Data for this task
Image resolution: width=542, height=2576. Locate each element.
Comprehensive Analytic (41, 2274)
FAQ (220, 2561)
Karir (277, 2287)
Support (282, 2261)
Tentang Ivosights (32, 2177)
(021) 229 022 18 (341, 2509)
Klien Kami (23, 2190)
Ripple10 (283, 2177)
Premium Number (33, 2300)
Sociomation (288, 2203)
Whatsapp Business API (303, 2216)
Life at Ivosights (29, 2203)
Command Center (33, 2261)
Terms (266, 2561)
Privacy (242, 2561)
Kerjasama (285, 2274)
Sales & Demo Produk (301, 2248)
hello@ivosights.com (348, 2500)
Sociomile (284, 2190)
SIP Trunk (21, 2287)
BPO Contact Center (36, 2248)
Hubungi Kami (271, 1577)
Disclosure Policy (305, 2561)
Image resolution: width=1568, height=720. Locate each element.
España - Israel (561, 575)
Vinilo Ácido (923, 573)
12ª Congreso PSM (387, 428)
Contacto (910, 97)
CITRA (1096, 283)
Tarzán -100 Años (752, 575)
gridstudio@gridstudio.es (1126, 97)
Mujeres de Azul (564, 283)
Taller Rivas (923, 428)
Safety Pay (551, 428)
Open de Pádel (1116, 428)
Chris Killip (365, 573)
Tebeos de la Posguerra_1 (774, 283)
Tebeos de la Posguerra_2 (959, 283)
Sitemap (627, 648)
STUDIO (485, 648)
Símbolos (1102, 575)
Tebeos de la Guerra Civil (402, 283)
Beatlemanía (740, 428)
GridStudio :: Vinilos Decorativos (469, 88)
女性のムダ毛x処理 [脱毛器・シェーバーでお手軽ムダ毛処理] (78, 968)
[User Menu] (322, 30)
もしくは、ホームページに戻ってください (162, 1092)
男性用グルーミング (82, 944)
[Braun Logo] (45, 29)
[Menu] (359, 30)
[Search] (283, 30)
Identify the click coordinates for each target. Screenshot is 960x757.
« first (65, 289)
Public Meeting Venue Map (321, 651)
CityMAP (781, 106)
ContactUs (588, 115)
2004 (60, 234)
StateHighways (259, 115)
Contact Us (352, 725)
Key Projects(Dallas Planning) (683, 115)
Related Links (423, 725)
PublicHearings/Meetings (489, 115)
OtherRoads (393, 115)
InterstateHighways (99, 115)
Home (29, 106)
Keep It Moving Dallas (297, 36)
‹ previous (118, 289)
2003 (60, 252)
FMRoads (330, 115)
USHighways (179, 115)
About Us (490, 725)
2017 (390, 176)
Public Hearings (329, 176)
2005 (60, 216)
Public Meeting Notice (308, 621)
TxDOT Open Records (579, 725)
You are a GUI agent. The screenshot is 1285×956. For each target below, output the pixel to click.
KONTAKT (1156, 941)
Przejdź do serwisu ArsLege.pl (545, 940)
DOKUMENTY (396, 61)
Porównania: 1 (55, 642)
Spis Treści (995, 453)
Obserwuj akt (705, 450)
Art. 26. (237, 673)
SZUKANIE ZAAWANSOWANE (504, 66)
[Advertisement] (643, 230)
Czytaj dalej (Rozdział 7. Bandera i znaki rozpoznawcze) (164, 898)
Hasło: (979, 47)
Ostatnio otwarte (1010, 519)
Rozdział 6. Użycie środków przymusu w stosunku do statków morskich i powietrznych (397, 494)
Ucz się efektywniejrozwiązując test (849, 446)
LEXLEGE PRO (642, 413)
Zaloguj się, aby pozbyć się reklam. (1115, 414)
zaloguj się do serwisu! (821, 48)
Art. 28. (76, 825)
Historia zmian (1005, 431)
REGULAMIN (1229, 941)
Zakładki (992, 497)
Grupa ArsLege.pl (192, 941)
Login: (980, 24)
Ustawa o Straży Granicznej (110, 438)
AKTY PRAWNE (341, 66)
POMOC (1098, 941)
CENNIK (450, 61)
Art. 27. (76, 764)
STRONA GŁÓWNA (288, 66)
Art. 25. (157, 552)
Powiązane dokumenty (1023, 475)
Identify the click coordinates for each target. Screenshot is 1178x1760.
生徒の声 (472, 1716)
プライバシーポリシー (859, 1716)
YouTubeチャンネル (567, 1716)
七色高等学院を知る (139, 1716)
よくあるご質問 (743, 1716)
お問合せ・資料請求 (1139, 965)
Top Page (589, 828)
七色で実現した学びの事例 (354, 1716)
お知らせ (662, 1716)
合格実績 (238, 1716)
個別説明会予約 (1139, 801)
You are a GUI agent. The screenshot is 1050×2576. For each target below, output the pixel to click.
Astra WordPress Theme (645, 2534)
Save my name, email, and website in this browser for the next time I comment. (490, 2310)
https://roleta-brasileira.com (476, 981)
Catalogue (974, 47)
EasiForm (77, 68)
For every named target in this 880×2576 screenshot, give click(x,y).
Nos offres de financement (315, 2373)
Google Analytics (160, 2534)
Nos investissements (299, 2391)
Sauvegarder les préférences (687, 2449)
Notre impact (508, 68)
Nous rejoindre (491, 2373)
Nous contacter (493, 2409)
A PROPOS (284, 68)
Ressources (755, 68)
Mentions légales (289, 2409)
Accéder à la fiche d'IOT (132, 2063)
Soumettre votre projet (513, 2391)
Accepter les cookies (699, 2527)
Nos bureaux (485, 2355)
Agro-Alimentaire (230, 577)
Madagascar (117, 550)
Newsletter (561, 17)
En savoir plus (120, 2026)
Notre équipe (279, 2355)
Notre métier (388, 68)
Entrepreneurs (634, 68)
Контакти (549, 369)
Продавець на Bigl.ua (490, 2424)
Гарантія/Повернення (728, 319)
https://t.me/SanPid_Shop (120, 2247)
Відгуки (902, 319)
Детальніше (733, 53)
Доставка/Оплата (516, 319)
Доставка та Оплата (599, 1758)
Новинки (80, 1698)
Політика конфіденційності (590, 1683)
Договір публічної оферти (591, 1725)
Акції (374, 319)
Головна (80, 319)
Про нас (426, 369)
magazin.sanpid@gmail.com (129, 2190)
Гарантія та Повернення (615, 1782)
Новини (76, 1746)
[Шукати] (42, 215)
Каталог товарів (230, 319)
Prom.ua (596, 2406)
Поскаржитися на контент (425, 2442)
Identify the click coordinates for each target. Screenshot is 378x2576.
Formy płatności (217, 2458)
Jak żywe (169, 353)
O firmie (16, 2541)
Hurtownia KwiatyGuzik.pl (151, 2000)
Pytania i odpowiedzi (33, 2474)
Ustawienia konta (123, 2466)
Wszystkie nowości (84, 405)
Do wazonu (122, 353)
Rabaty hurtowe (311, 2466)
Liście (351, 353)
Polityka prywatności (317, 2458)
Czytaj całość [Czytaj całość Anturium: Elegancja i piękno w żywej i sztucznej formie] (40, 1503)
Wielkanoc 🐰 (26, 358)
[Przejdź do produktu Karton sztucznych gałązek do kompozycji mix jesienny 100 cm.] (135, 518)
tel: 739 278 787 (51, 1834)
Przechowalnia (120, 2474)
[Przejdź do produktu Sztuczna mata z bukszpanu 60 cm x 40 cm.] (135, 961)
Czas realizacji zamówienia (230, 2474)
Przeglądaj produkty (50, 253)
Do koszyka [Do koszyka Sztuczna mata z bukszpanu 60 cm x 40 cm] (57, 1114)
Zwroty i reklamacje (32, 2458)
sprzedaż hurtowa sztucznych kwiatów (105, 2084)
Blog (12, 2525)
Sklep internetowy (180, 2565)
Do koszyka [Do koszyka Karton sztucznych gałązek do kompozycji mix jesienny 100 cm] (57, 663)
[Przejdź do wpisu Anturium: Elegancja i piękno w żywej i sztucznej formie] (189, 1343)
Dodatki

What you have to do
Every line above that holds the string "Оплата" should be copied into the answer.

Written solution
Доставка/Оплата (516, 319)
Доставка та Оплата (599, 1758)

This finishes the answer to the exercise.